En 1815, le ministre de l'intérieur Vaublanc nomma Jules Anglès en tant que préfet de police à Paris, et il semble que le viol du secret des correspondances ait été alors considéré comme un procédé usuel dans les enquêtes policières. Des personnalités politiques de premier plan étaient ainsi espionnées, à commencer par Talleyrand et l'empereur Alexandre 1er de Russie, lors de son séjour à Paris pour conclure la Sainte-Alliance, ainsi que des anciens officiers des armées napoléoniennes comme les généraux Berton et Foy, ou le colonel Bourbaki[45]. Mais cette pratique s'intensifia surtout à partir de 1822, sous l'impulsion du président du conseil Villèle, après les nominations de François Franchet d'Esperey à la direction générale de la Police, de Guy-Louis Delavau à la préfecture de police de Paris, puis celle de Vaulchier à la direction des postes le 4 août 1824, moins de deux mois avant la mort de Louis XVIII. Les quatre volumes du Livre noir de Messieurs Delavau et Franchet fourmillent d'exemples d'espionnage épistolaire[46]. Ce « cabinet noir de la préfecture de police » surveilla tout spécialement l'ambassade d'Angleterre[47].

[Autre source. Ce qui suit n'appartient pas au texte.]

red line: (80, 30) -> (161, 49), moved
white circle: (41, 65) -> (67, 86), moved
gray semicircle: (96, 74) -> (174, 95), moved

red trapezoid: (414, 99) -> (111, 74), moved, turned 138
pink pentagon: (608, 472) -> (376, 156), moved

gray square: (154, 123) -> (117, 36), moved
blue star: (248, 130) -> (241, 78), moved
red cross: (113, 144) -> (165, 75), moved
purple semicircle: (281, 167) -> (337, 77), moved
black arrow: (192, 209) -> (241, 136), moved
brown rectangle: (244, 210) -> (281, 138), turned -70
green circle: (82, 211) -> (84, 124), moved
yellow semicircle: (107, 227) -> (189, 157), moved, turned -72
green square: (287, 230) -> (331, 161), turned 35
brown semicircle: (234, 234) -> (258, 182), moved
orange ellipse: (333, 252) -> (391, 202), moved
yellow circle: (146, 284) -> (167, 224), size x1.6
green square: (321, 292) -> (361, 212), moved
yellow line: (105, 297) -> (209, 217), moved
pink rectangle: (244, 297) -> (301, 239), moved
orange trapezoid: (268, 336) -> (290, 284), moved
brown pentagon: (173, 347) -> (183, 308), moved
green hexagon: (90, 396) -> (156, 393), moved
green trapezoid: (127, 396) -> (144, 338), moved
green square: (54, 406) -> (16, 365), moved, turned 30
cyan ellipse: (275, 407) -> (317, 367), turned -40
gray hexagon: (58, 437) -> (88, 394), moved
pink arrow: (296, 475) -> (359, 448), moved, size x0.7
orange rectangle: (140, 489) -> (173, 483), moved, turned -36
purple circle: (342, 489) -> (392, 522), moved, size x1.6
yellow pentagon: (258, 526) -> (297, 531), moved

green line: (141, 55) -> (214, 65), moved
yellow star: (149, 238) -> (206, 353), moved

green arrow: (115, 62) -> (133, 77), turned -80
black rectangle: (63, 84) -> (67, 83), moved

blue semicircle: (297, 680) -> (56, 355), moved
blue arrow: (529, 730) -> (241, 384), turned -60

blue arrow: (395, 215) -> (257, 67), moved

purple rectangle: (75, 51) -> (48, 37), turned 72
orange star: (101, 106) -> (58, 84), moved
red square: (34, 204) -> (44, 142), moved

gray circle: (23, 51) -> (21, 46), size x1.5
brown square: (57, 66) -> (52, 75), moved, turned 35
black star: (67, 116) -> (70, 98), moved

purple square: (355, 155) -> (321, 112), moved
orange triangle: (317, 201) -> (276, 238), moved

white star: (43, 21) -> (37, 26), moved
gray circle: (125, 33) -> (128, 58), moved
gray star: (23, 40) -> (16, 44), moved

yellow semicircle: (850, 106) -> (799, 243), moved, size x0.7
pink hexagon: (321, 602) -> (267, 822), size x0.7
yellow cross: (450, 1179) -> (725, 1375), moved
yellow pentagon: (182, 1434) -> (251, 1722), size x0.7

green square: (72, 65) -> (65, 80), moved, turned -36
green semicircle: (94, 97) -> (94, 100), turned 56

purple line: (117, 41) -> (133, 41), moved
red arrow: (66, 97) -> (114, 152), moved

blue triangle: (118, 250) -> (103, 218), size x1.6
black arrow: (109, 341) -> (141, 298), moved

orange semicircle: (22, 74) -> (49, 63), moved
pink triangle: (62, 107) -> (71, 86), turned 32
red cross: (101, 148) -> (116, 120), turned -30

Procès–verbaux de la Chambre des députés. Session du 3 mai 1828. Discussion à la suite de la pétition de Germain contre les abus qui existent dans l’administration de la Poste concernant le secret des lettres. Débat sur l’existence d’un cabinet noir et sur le non–respect du secret des correspondances. Archives nationales de France.

L'avènement de Charles X ne modifia pas sensiblement l'organisation de la police, mais après la démission de Villèle en 1828, de nombreuses voix s'élevèrent contre le cabinet noir, en particulier celle de Louis Stanislas de Girardin lors de sessions de la chambre des députés. Le 1er février 1828, Antoine Roy, ministre des finances dans le nouveau gouvernement libéral, annonça par arrêté la fin du cabinet noir[48]. Selon d'autres sources, il ne fit que déclarer que ce cabinet n'existait pas[49]. Selon Maxime du Camp, il s'agissait d'une supercherie destinée à calmer l'opposition, et le cabinet n'aurait fait que déménager en cette occasion[8]. Un avocat à la Cour royale de Paris, Germain, fut l'un des premiers à publier un opuscule accusant Vaulchier de violer le secret des lettres[43], et il déposa une pétition qui fut débattue à la chambre des députés le 3 mai 1828[49]. Sommé de révéler si le cabinet noir avait existé, le député Vaulchier déclara qu'il n'avait pas à en répondre devant la Chambre, mais qu'il consentait à être traduit devant une autorité compétente. La pétition de mise en accusation fut rejetée lors du vote, mais Vaulchier dut finir par démissionner de la direction des postes l'année suivante.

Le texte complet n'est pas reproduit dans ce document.